● WHAT THE TASK ASKS:
What the task needs is every record repeated exactly, nothing more.

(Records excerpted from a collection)
**********

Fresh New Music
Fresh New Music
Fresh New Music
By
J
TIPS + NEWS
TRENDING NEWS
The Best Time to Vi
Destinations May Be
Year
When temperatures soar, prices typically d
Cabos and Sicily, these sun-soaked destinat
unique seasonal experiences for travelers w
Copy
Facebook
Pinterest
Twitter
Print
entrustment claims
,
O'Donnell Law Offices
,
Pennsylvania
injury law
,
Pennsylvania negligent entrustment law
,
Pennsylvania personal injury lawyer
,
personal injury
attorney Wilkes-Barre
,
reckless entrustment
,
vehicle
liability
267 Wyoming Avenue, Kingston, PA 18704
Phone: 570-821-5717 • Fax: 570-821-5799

**********

● EXERCISE OUTPUT:
Fresh New Music
Fresh New Music
Fresh New Music
By
J
TIPS + NEWS
TRENDING NEWS
The Best Time to Vi
Destinations May Be
Year
When temperatures soar, prices typically d
Cabos and Sicily, these sun-soaked destinat
unique seasonal experiences for travelers w
Copy
Facebook
Pinterest
Twitter
Print
entrustment claims
,
O'Donnell Law Offices
,
Pennsylvania
injury law
,
Pennsylvania negligent entrustment law
,
Pennsylvania personal injury lawyer
,
personal injury
attorney Wilkes-Barre
,
reckless entrustment
,
vehicle
liability
267 Wyoming Avenue, Kingston, PA 18704
Phone: 570-821-5717 • Fax: 570-821-5799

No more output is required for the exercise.